Security Policy Descriptions
The primary purpose of the wizard is to provide configurable security policies. The choices for Security Policy are as follows:
The following section lists all the policy options.
SSL/TLS Connection Security
This policy requires use of HTTP over SSL/TLS (HTTPS) between the web client and the web service. It provides confidentiality and integrity of the data stream, authentication of the server, and optional authentication of the client.
Username Authentication over SSL/TLS
This policy requires the client to send a <UsernameToken> (with username and password). This policy also requires HTTP over SSL/TLS (HTTPS), which provides confidentiality and integrity of the data stream, authentication of the server, and optional authentication of the client.
At runtime, the web client must create and add the username token with the default password type. See Adding a Username Token.

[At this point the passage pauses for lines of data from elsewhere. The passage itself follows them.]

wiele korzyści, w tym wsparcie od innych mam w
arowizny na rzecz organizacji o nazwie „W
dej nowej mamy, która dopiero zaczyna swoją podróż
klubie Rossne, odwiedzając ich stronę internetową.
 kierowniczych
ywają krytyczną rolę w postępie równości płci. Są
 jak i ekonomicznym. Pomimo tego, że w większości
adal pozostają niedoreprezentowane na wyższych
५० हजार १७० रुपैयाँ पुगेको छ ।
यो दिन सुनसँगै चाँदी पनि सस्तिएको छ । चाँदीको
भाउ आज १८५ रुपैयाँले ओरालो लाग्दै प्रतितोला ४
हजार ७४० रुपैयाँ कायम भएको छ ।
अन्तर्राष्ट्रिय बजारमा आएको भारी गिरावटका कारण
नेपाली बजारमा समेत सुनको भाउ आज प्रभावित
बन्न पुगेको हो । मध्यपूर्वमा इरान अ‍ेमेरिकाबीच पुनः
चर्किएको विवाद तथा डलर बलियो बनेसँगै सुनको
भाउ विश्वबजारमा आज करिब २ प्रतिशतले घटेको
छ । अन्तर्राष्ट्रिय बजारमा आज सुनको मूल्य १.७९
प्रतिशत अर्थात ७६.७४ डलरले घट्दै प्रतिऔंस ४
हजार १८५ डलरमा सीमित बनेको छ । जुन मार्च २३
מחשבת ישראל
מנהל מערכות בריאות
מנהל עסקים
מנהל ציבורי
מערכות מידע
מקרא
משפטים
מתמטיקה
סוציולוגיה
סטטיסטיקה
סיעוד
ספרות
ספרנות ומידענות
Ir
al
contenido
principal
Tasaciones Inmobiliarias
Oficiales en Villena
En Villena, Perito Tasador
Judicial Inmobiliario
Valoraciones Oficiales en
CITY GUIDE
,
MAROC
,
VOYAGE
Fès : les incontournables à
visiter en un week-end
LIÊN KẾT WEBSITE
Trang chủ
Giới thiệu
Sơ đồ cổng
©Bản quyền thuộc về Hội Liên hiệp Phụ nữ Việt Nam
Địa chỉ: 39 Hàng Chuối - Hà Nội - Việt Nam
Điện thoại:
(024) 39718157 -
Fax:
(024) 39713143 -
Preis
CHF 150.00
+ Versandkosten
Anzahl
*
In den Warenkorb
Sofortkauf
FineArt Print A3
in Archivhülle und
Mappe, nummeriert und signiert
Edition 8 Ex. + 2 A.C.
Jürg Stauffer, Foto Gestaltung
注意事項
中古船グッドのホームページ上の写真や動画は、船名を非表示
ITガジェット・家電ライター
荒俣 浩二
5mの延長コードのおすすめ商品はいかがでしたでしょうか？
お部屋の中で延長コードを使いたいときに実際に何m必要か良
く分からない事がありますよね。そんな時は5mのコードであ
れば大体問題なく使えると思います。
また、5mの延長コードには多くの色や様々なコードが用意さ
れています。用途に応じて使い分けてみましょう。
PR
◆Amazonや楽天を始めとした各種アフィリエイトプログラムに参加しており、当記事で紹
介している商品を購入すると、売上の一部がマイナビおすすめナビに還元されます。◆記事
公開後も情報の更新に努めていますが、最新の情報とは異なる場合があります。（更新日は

X.509 Certificate Authentication over SSL/TLS
This policy requires the client to send messages with signed body and timestamp and the X.509 certificate that can verify the signature. WS-Addressing headers, if included, are also signed. This policy also requires HTTP over SSL/TLS (HTTPS), which provides confidentiality and integrity of the data stream, authentication of the server, and optional authentication of the client.
Authentication with Symmetric Keys
This policy requires a single, shared secret key that is used to both sign and encrypt the message. This symmetric key is generated at runtime and is encrypted using the public key of the service’s certificate.
The service can optionally require an encrypted username and password with the default password type for authentication; if you choose this option, the client must add the <UsernameToken> at runtime, as described in Adding a Username Token. It is not necessary to manually encrypt the <UsernameToken>; InterSystems IRIS automatically encrypts it.
Symmetric Keys with Endorsing Certificate
This policy requires a single, shared secret key that is used to both sign and encrypt the message. This symmetric key is generated at runtime and is encrypted using the public key of the service’s certificate.
The service can optionally require an encrypted username and password with the default password type for authentication; if you choose this option, the client must add the <UsernameToken> at runtime, as described in Adding a Username Token. It is not necessary to manually encrypt the <UsernameToken>; InterSystems IRIS automatically encrypts it.
This mechanism uses an endorsing client certificate to augment the token associated with the message signature.
Mutual X.509 Certificates Security
This policy requires all peers to sign the message body and timestamp, as well as WS-Addressing headers, if included. It also optionally encrypts the message body with the public key of the peer's certificate.
The service can optionally require an encrypted username and password with the default password type for authentication; if you choose this option, the client must add the <UsernameToken> at runtime, as described in Adding a Username Token. It is not necessary to manually encrypt the <UsernameToken>; InterSystems IRIS automatically encrypts it.
SAML Authorization over SSL/TLS
This policy requires the client to send a SAML token that contains an X.509 certificate or a public key. The corresponding private key signs the message body and timestamp, as well as WS-Addressing headers, if included. This policy also requires HTTP over SSL/TLS (HTTPS), which provides confidentiality and integrity of the data stream, authentication of the server, and optional authentication of the client.
SAML with X.509 Certificates
This policy requires the client to send a SAML token. This policy also signs the message body and timestamp, as well as WS-Addressing headers, if included. It also optionally encrypts the message body with the public key of the peer's certificate.